Vivian Dapal of EuroUSA, a travel agency that caters to groups from Europe, Asia and the Middle East, and Theresa Belpusi, who promotes Washington, D.C., with Destination DC, said American airports are particularly confusing.
"I don't think that people are questioning that we're trying to get our arms around security," Belpusi said.

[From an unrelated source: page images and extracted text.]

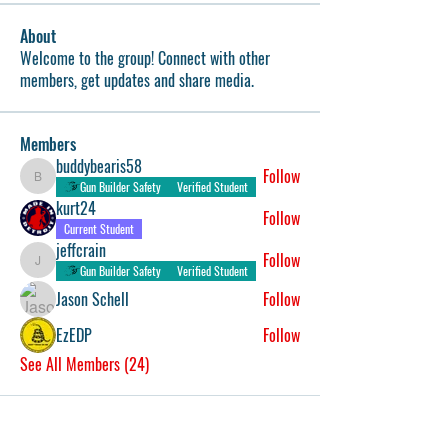
About
Welcome to the group! Connect with other
members, get updates and share media.
Members
buddybearis58
Follow
buddybearis58
Gun Builder Safety
Verified Student
kurt24
Follow
Current Student
jeffcrain
Follow
jeffcrain
Gun Builder Safety
Verified Student
Jason Schell
Follow
EzEDP
Follow
See All Members (24)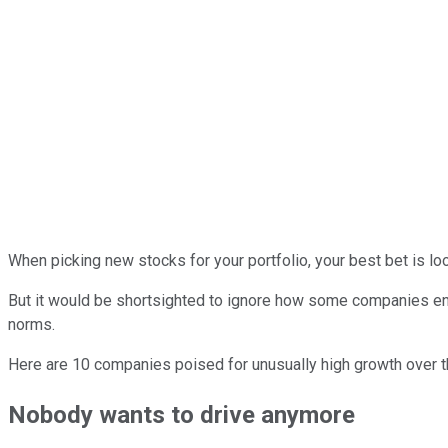
When picking new stocks for your portfolio, your best bet is loo
But it would be shortsighted to ignore how some companies enjoy
norms.
Here are 10 companies poised for unusually high growth over the 
Nobody wants to drive anymore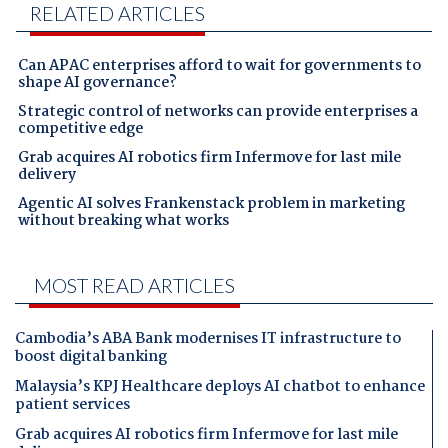
RELATED ARTICLES
Can APAC enterprises afford to wait for governments to
shape AI governance?
Strategic control of networks can provide enterprises a
competitive edge
Grab acquires AI robotics firm Infermove for last mile
delivery
Agentic AI solves Frankenstack problem in marketing
without breaking what works
MOST READ ARTICLES
Cambodia’s ABA Bank modernises IT infrastructure to
boost digital banking
Malaysia’s KPJ Healthcare deploys AI chatbot to enhance
patient services
Grab acquires AI robotics firm Infermove for last mile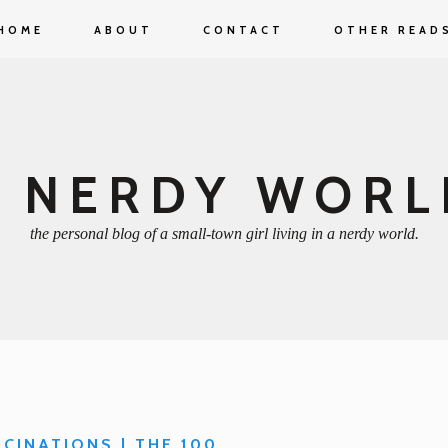
HOME
ABOUT
CONTACT
OTHER READ
A NERDY WORL
the personal blog of a small-town girl living in a nerdy world.
SCINATIONS | THE 100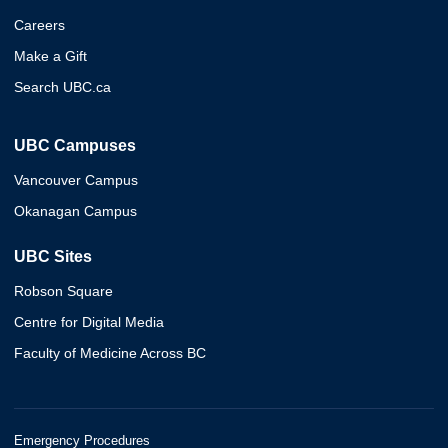
Careers
Make a Gift
Search UBC.ca
UBC Campuses
Vancouver Campus
Okanagan Campus
UBC Sites
Robson Square
Centre for Digital Media
Faculty of Medicine Across BC
Emergency Procedures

But she said the government should communicate better with "the people that are probably affected the most" -- the tourists.
Frequent U.S. visitor George Somerville of Glasgow, Scotland, said international flights are generally cheaper to places other than the U.S.
"In the last 12 months, destinations my colleagues have traveled to include China twice, Singapore, India and Thailand," he said. "Much of that is to do with the price of flights -- Air Asia, Emirates and Singapore airlines are doing great deals from the U.K."
Somerville, 40, called customs here a "daunting prospect" that requires fingerprints and retinal scans.
"We have to build demand to overcome all the nuisances in transport," Wienert said.
That is why some in the travel industry, including Wienert, think the U.S. must change how it markets itself abroad.
Paula Bohaty, a group travel manager for the Nebraska Division of Travel & Tourism, said the industry would benefit from marketing smaller destinations that foreign travelers are not familiar with and from pitching experiences foreign travelers find novel -- like working on a farm.
Top destination cities are spending millions to promote themselves abroad and often compete with one another for foreign visitors, meaning less obvious destinations with smaller marketing budgets have trouble being heard.
The U.S. travel industry, joined by Hawaii tourism officials, is pushing a bill that would impose a fee on overseas travelers -- to be matched by the industry, for about $200 million in all -- to fund marketing to foreign visitors and communication of U.S. visa rules.
Dow said other countries already do the same.
"It's public diplomacy on the cheap," he said.
The bill, which Wienert called "paramount to capturing a greater market share of international visitors in the U.S.," has been referred to a House subcommittee and is awaiting a vote in the Senate.
Meantime, Power said his Las Vegas tour company would continue pushing for foreign travelers, but he called on all players to step up.
"Whose customers are they really? Is it the airline, is it the hotel they stay at, is it the sightseeing operator that they go to do an experience with, is it the car rental company?" Power asked. "Ultimately, they're everybody's, and everybody's got to be on the same page."
Star-Bulletin reporter Allison Schaefers contributed to this report.